The Role of Data in Drug Development

The pharma industry is built on solid foundations of data. From biological insights to clinical trial results and prescription claims, data has guided decision making that has yielded treatments that have dramatically improved the standard of living throughout the world.  

 However, the status quo is resulting in productivity challenges in bringing the next generation of therapies to patients, and we must look to new insights within the ever-expanding data universe.   

Pharma companies have always been vociferous users – and producers – of data. Each step of the development lifecycle is informed by extensive experimentation and data. Once in the pipeline, product positioning and clinical development strategies are guided completely by a blend of human insights and market intelligence. A Tufts Center for the Study of Drug Development report suggests that each phase III trial generates 3.6 million data points, a threefold increase in the last decade. When preparing for launch, real-world data (RWD) and reimbursement information are critical to understanding the patient journey and ensuring access to treatment.  

The data universe is also expanding rapidly. The genomics revolution has unlocked powerful targeted therapies that are guided by biomarkers. Our digital health footprint is increasing dramatically, and now plays an important role in diagnosis and treatment decisions. Thanks to natural language processing, unstructured information such as physician notes, social media, and market research can be systematically consumed. Add to this the all-time high levels of industry R&D – biopharma’s collective $300 billion research budget is sustaining a pipeline of more than 23,000 drugs – the data challenge is now becoming one of abundance.  

Connecting the dots
 

While the pipeline may be at record levels, Deloitte’s reporting on the return on investment in pharmaceutical R&D reveals a longstanding trend towards declining productivity. With such a vast amount of data available to inform drug development decisions, attention must turn to recognizing the signals amongst the noise and improving speed and efficiency.   

It is imperative to connect data along the patient journey, building a strategy with feedback loops that learn from past successes and accurately predict future scenarios. Pharmaceutical companies should ensure that a data strategy sits independently of functional teams and that insights can be integrated along the product development lifecycle. In practice, this means equipping clinical planning teams with the downstream knowledge of commercial colleagues, and empowering market access strategy with clinical context and competitive intelligence. Only with an integrated data framework can the true power of artificial intelligence be harnessed across decision making. For example, predictive modelling in drug forecasting should account for an incredible breadth of information, from study timelines and endpoints through to pricing and regulatory considerations.  

Data connectivity in practice
 

Here’s an example from Norstella’s work that shows the benefits of data connectivity. A company was launching a multiple myeloma drug. The diagnostic requirements to determine eligibility for this drug were complex, and there was a risk that important information could be lost through unstructured notes on electronic medical records (EMR).  

By applying natural language processing to EMR data and linking with other RWD sources such as lab and biomarker information, the manufacturer was able to build comprehensive data signatures that represent typical multiple myeloma patient journeys. With the addition of lab data, the manufacturer can be alerted in near real-time when a new patient candidate enters a treatment center.   

Compared to traditional targeting methods, this approach led to a tenfold increase in the number of newly eligible patients that the pharma company could identify, and a total pool of over 25,000 new high-risk patients to prioritize.

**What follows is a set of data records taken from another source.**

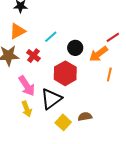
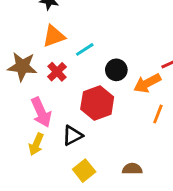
orange triangle: (17, 31) -> (54, 36), moved
black triangle: (51, 99) -> (72, 135), size x0.7
yellow arrow: (27, 109) -> (36, 144), turned 35
brown semicircle: (85, 117) -> (132, 169), moved

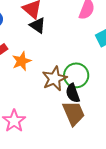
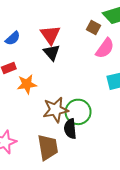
brown trapezoid: (74, 113) -> (48, 147), moved

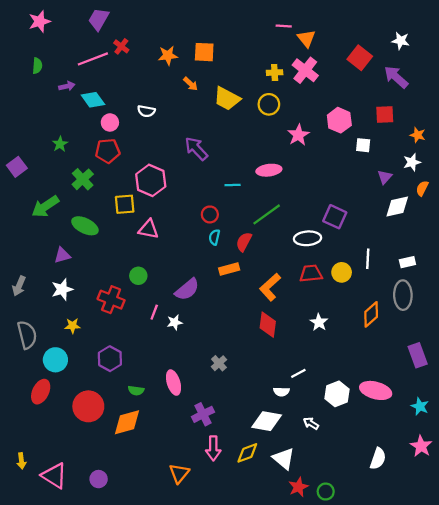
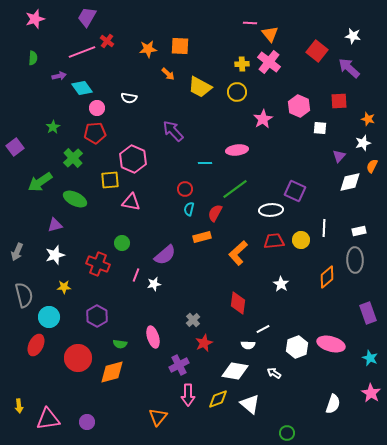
red diamond: (268, 325) -> (238, 303), moved
pink triangle: (54, 476) -> (48, 419), turned -40
red star: (298, 487) -> (204, 343), moved

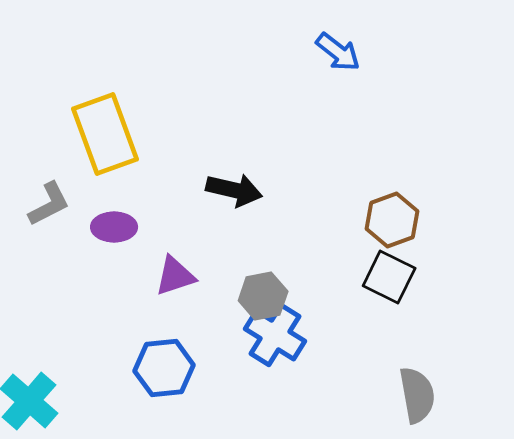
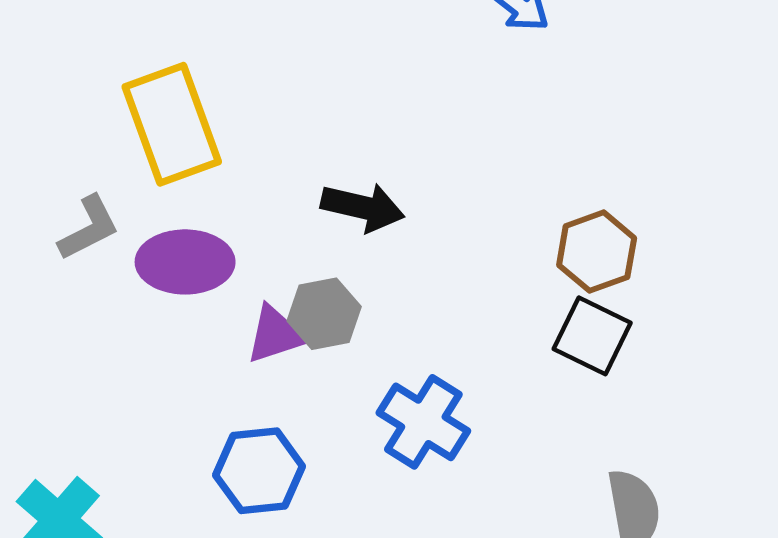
purple ellipse: (114, 227) -> (185, 262), size x1.4
gray hexagon: (263, 296) -> (324, 314), moved

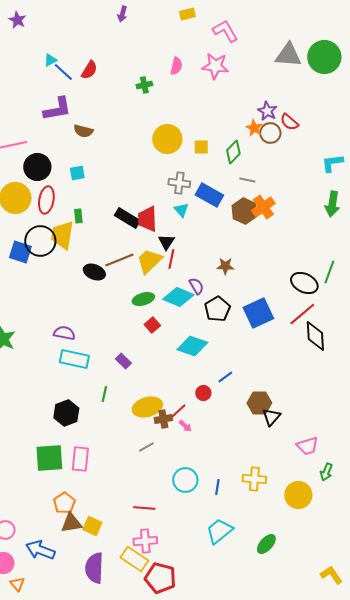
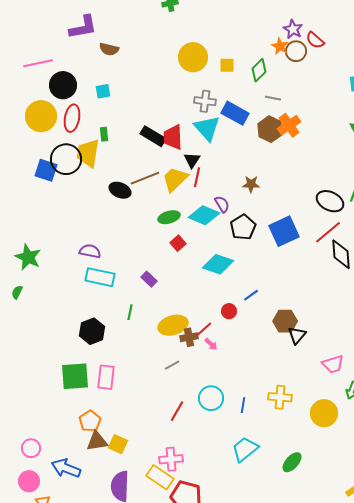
cyan triangle: (181, 210) -> (207, 128), size x1.8
red line: (144, 508) -> (177, 411), moved, turned -65

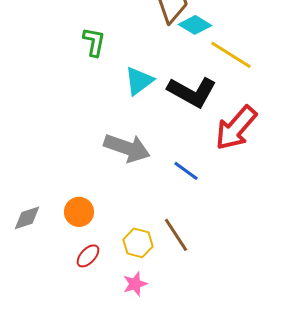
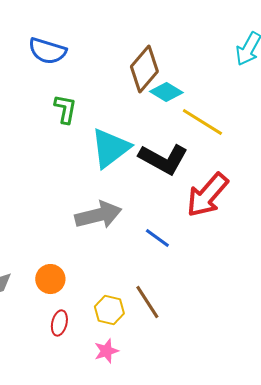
cyan triangle: (139, 81) -> (110, 148), size x1.4
gray arrow: (127, 148) -> (98, 215), turned -33
red ellipse: (88, 256) -> (59, 323), turned -30

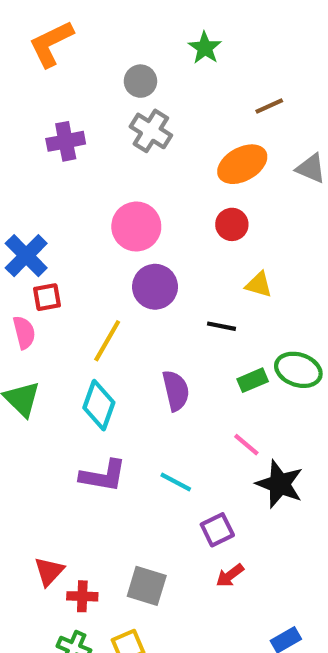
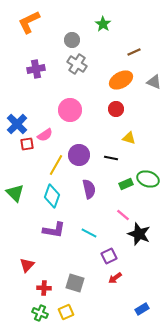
purple circle: (155, 287) -> (79, 155), moved
pink semicircle: (24, 332) -> (45, 135), moved, turned 70
red triangle: (49, 571) -> (27, 265), moved

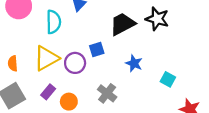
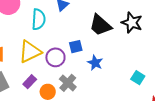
black trapezoid: (122, 24) -> (100, 25), turned -115
blue star: (134, 63) -> (95, 63), moved
gray cross: (107, 93) -> (68, 83), moved

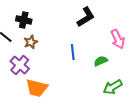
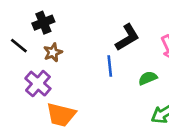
black L-shape: (86, 17) -> (127, 37), moved
black cross: (24, 20) -> (43, 23), turned -35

These are patients that would otherwise be delayed in accessing the most appropriate treatment, or rather not receive treatment at all, with poorer outcomes as a result.  

Here's a second case study from the COVID-19 pandemic. It was becoming clear that social determinants of health (SDOH) were hugely influential as the virus exacerbated existing health inequalities. This created an additional need to generate clinical data that would build confidence among traditionally vaccine-hesitant populations.   

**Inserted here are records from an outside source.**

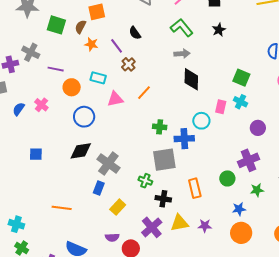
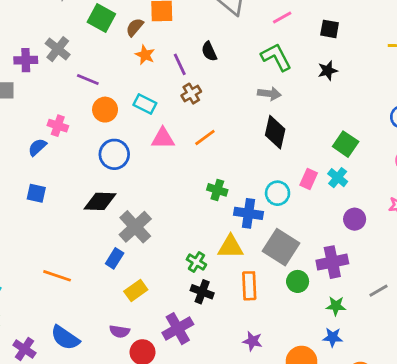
pink cross: (41, 105) -> (58, 126), turned -32
blue semicircle: (19, 109) -> (37, 147), moved
gray square: (164, 160) -> (281, 247), moved, turned 30
green cross: (145, 181) -> (196, 262), moved
blue star: (239, 209) -> (333, 337), moved
yellow triangle: (180, 223) -> (230, 247), moved

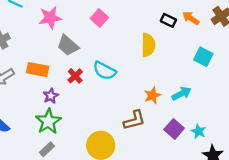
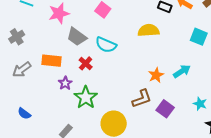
yellow semicircle: (148, 45) -> (149, 30), turned -90
cyan semicircle: (104, 71) -> (106, 45), moved
green star: (48, 121) -> (86, 97), moved
purple square: (174, 129) -> (165, 109), moved

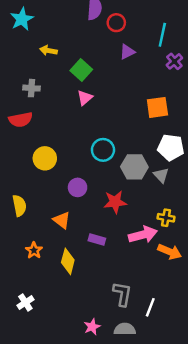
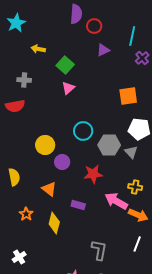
yellow circle: (45, 158) -> (45, 145), moved
pink arrow: (143, 235) -> (116, 201), turned -135
white line: (150, 307) -> (137, 244), moved

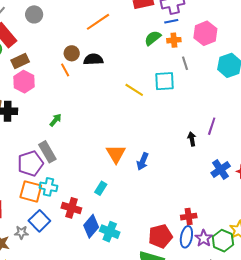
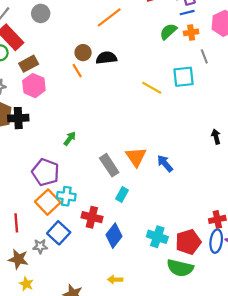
green arrow: (56, 120) -> (70, 139), moved
gray rectangle: (47, 152) -> (109, 165), moved
blue arrow: (143, 161) -> (165, 163), turned 120
purple pentagon: (30, 163) -> (46, 172), turned -30
orange square: (31, 191) -> (48, 202), turned 35
cyan cross: (110, 232) -> (157, 237), moved

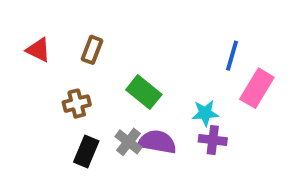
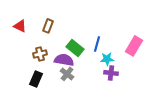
blue line: (232, 56) -> (97, 44), moved
purple semicircle: (157, 142) -> (64, 60), moved
black rectangle: (86, 151) -> (36, 79), moved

The connection of SDOH data alongside parameters such as experienced and potential investigators, clinical sites, and predictive enrolment rates allowed this vaccine developer to build a phase III clinical trial that was truly representative of the US population. Despite tremendous pressure on timelines, the trial met its enrolment goals, both in terms of schedule and diversity targets. This engendered trust in the results and supported broader utilization of the vaccine at a time of critical need.  

As these two examples show, creating linkages between the right datasets allows decision makers to understand and align with the patient journey. From these foundations, pharmaceutical companies can begin to develop drugs that bring true improvements while generating sustainable returns.  

From increasing the pace of R&D through to therapies that are intimately matched to the patients that will benefit most, data is fundamental to informed decision making. Increasing R&D costs and declining productivity is one of the greatest challenges and threats to the biopharma industry’s future, stemming from the status quo of high failure rates and inadequate access to new treatments. Through a connected data strategy, drug developers can address this decline and ensure a healthy long-term future for their innovations and investments.